20


真田幸村と言う男は、熱血漢、純粋無垢、一本槍(彼は二槍の使い手だけれど)、単純馬鹿・・・そんな言葉達の似合う、御館様への忠義に充ち満ちた人物である。
幼い頃から御館様の御為と武術に励み、武功を上げること、御館様のお役に立つことだけに心血を注いできた彼の苦手なもの。
最早それは周知の事実・・・女人であった。

もういい加減慣れた筈の城の女中ですら、少し手が触れてしまっただけで破廉恥だと叫び逃げ惑う彼は城下でも有名で、上田の城下では幸村が訪れる時、甘味屋や茶屋では店の者が気を遣って若い女子は奥に下がらせる程。
しかし、そんな彼にも例外はある。





「姉上ッ!!!」
「あら幸村。
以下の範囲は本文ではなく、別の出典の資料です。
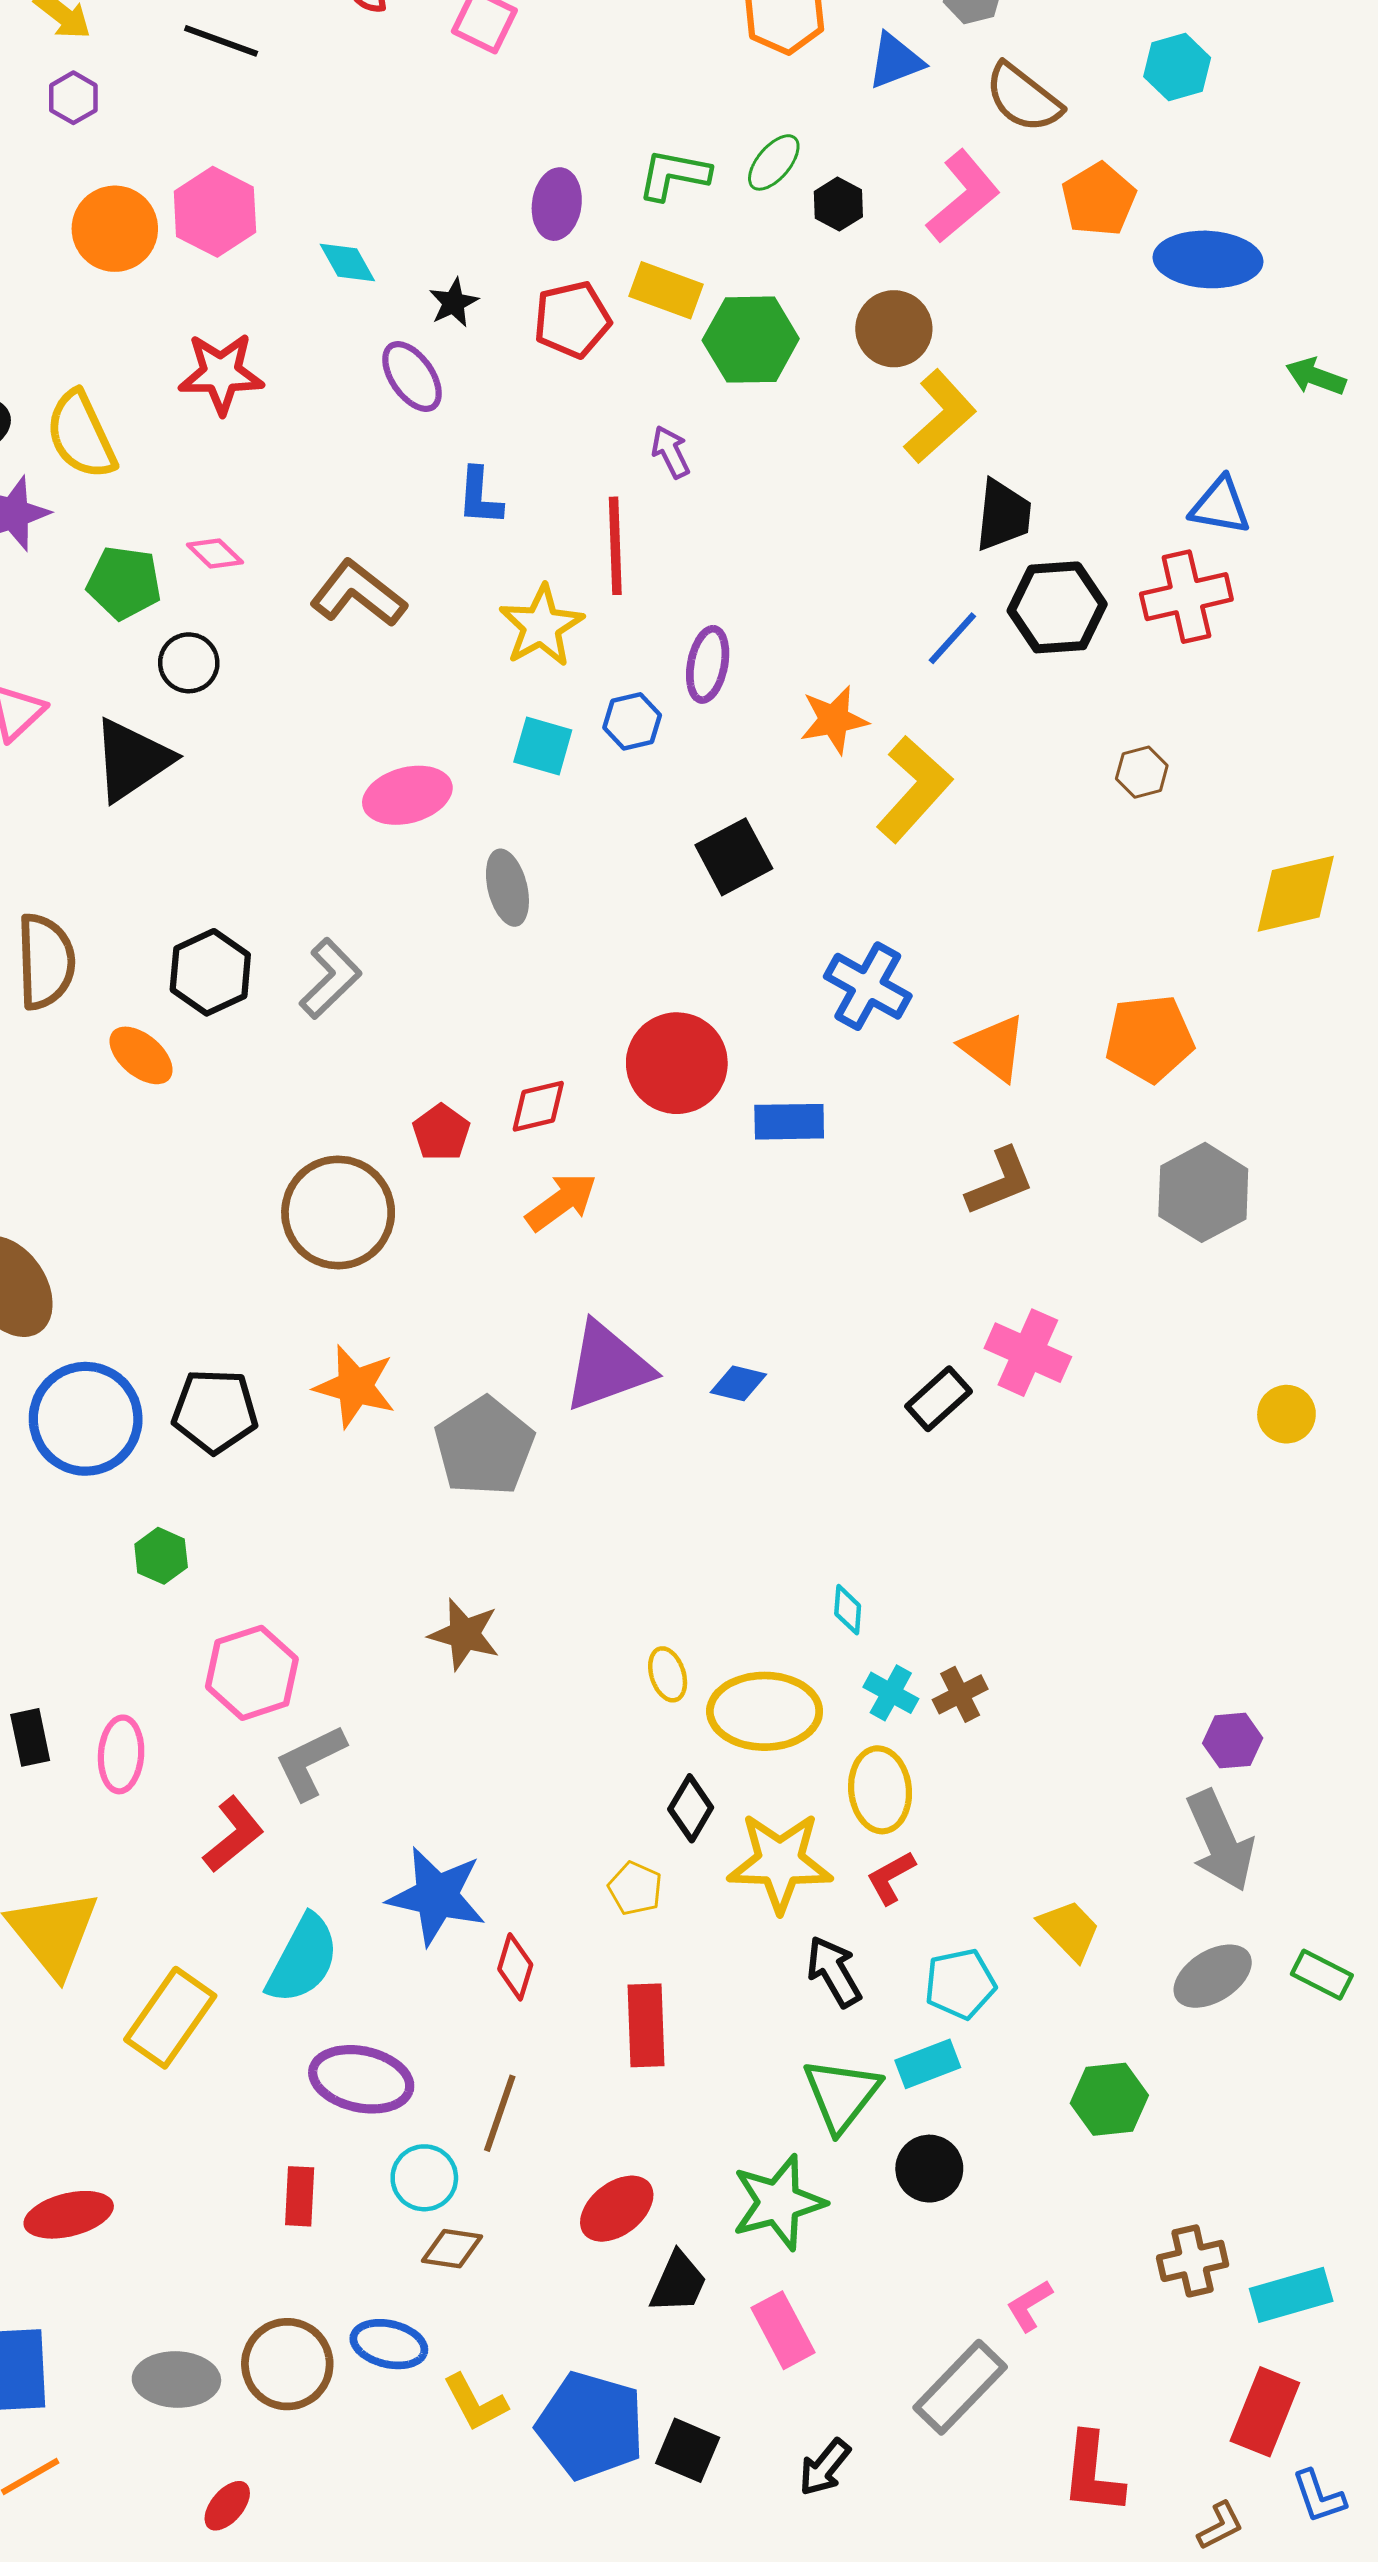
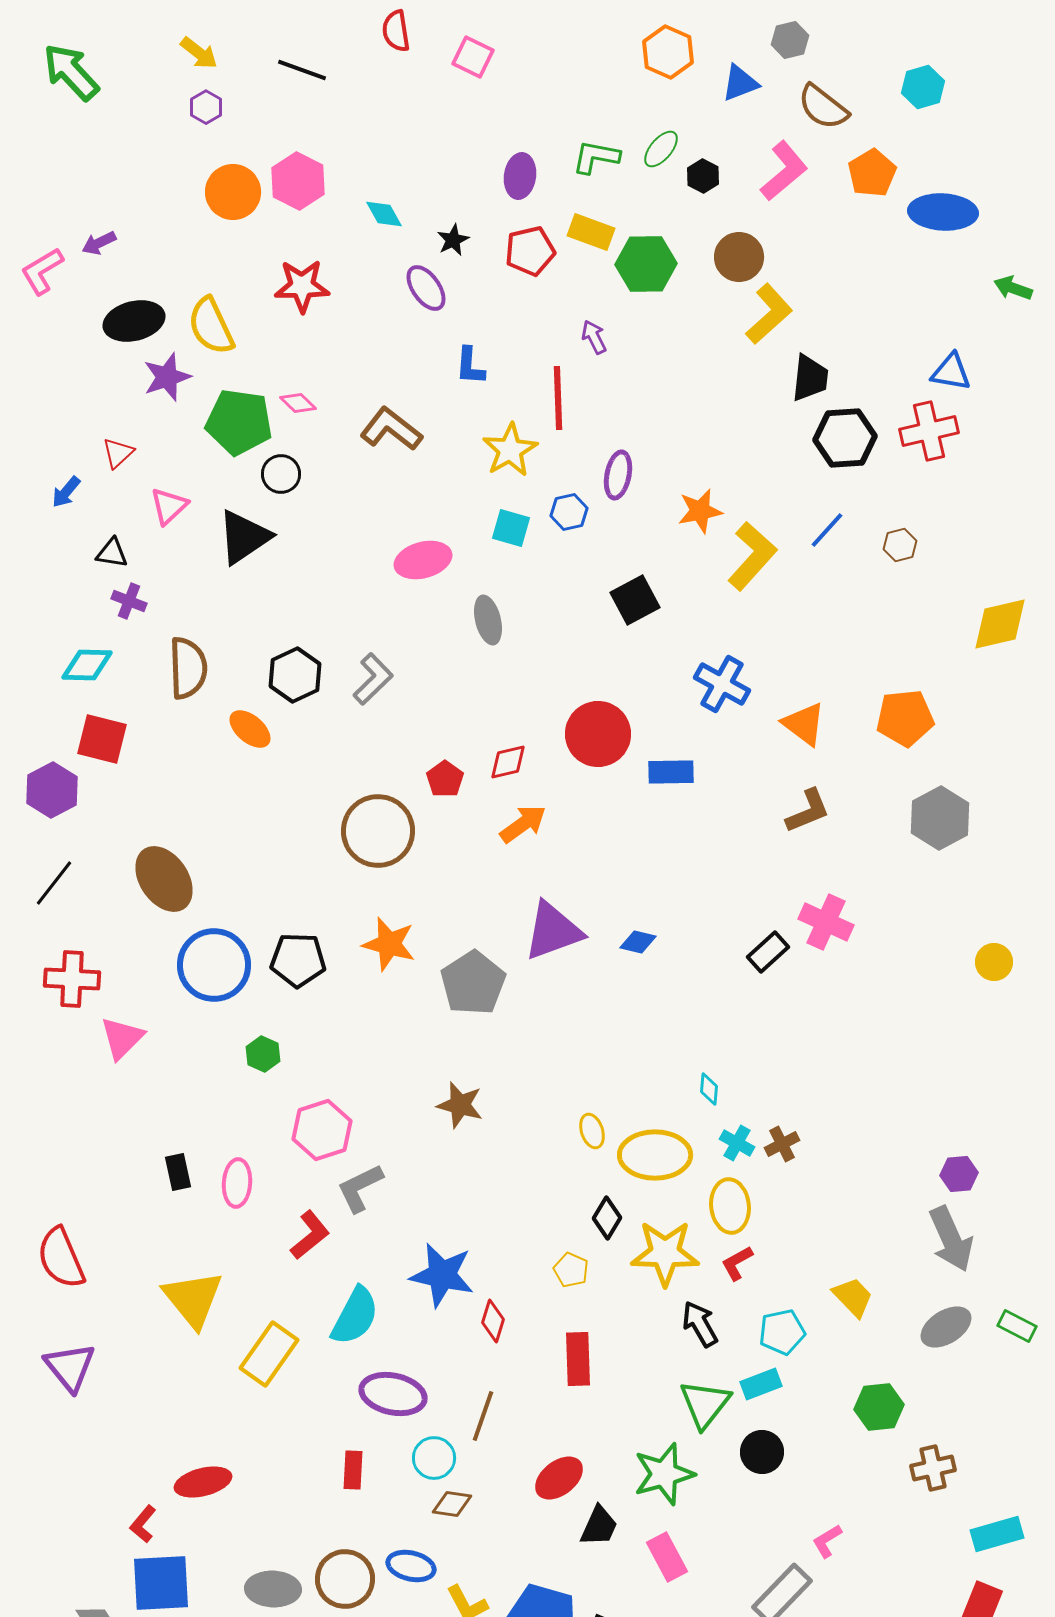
green pentagon: (124, 583) -> (239, 422), size x1.4
blue line: (952, 638) -> (827, 530), moved
brown cross: (1193, 2261) -> (933, 1468), moved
ふふふ、突然抱き付いたら危ないでしょう?」

幸村の実の姉、依。
彼女だけは、幸村の女人嫌い(別に嫌いな訳では無いのだけれど)が発動しない相手である。
むしろ彼の方から触れに行く程二人は大層仲睦まじく、お互いがお互いをこの世で一番大切に思っているのであろう事は、見ている人間には火を見るよりも明らかだった。
幸村より七つ八つほど歳が上な彼女は、幼い頃から弟を真田の宝だと大層大事に育てた。
幸村を産んですぐ亡くなってしまった母に代わり、彼を甘やかす事は幼い彼女の使命だった。彼女のあの困った放浪癖すら、幸村へこの世の様々な物を見せたいと始まったのだから驚きである。・・・まあ今では本末転倒の末、彼女の趣味となってはいるが。

「姉上、本日はどちらへ?」
「今日は越後へ行ってきました。謙信公から美味しい清酒を頂いて来ましたよ!」

もちろん、甘味もありますよ。
そう言う姉に瞳を輝かせる幸村が、一番喜ぶお土産が甘味だと分かってからは、彼女は日ノ本のどこの国へ行っても、馴染みの甘味屋をつくることになってしまった。
何処ぞの国はあの甘味屋、何処ぞの国はあそこの茶屋、と現地の人よりも詳しいかもしれない穴場なところまで知っているのは、偏に幸村に喜んで欲しいという姉ごころなのだけれど、その所為で幸村は大層舌が肥えて育ってしまったのは言うまでも無い。
・・・まあそんな彼も、甘味よりも何よりも、姉と一緒に居れることの方が喜ぶのだけれど。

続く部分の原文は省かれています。